→ Work to complete: Pick out the lines below that contain the string "manual" and copy them all.

Records provided START

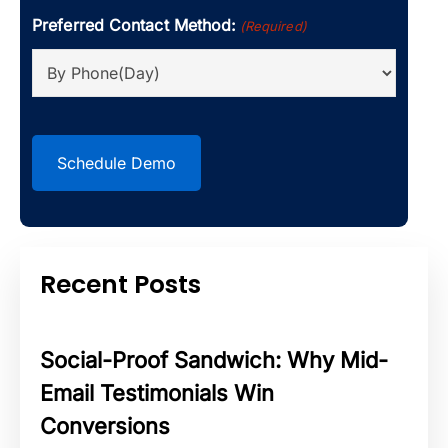
Preferred Contact Method:
(Required)
CAPTCHA
Recent Posts
Social-Proof Sandwich: Why Mid-
Email Testimonials Win
Conversions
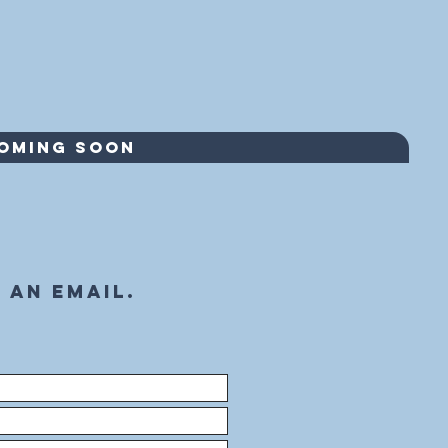
COMING SOON
 an email.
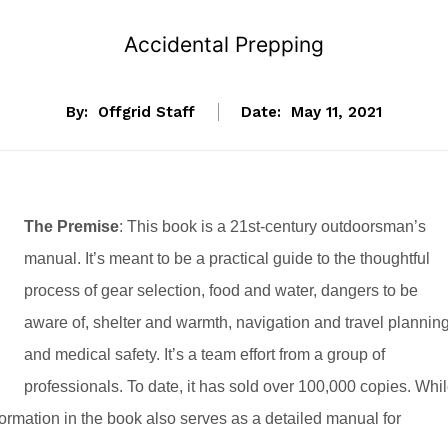
Accidental Prepping
By:
Offgrid Staff
Date:
May 11, 2021
The Premise
:
This book is a 21st-century outdoorsman’s
manual. It’s meant to be a practical guide to the thoughtful
process of gear selection, food and water, dangers to be
aware of, shelter and warmth, navigation and travel planning
and medical safety. It’s a team effort from a group of
professionals. To date, it has sold over 100,000 copies. Whi
nformation in the book also serves as a detailed manual for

Records provided END

→ Exercise solution:
manual. It’s meant to be a practical guide to the thoughtful
nformation in the book also serves as a detailed manual for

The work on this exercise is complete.